* Saved data entries *

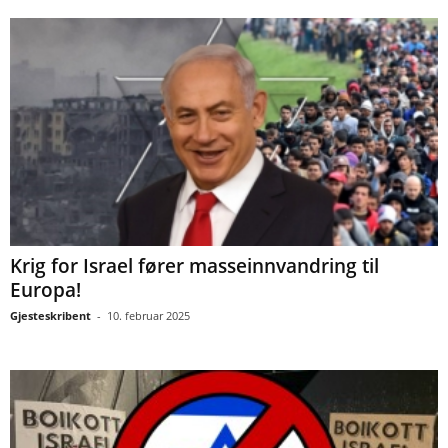
Krig for Israel fører masseinnvandring til
Europa!
Gjesteskribent
-
10. februar 2025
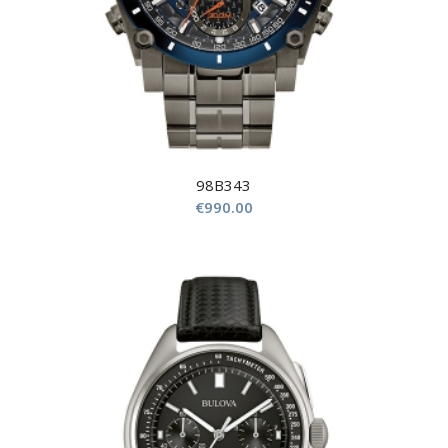
98B343
€
990.00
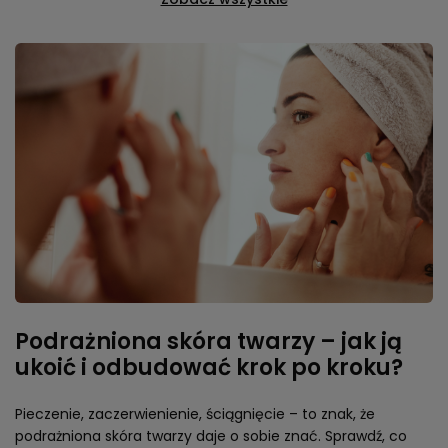
Podrażniona skóra twarzy – jak ją
ukoić i odbudować krok po kroku?
Pieczenie, zaczerwienienie, ściągnięcie – to znak, że
podrażniona skóra twarzy daje o sobie znać. Sprawdź, co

* Assigned task *
Verbatim reproduction of every entry is needed, with the images left out.

* Exercise output *
Krig for Israel fører masseinnvandring til
Europa!
Gjesteskribent
-
10. februar 2025
98B343
€
990.00
Podrażniona skóra twarzy – jak ją
ukoić i odbudować krok po kroku?
Pieczenie, zaczerwienienie, ściągnięcie – to znak, że
podrażniona skóra twarzy daje o sobie znać. Sprawdź, co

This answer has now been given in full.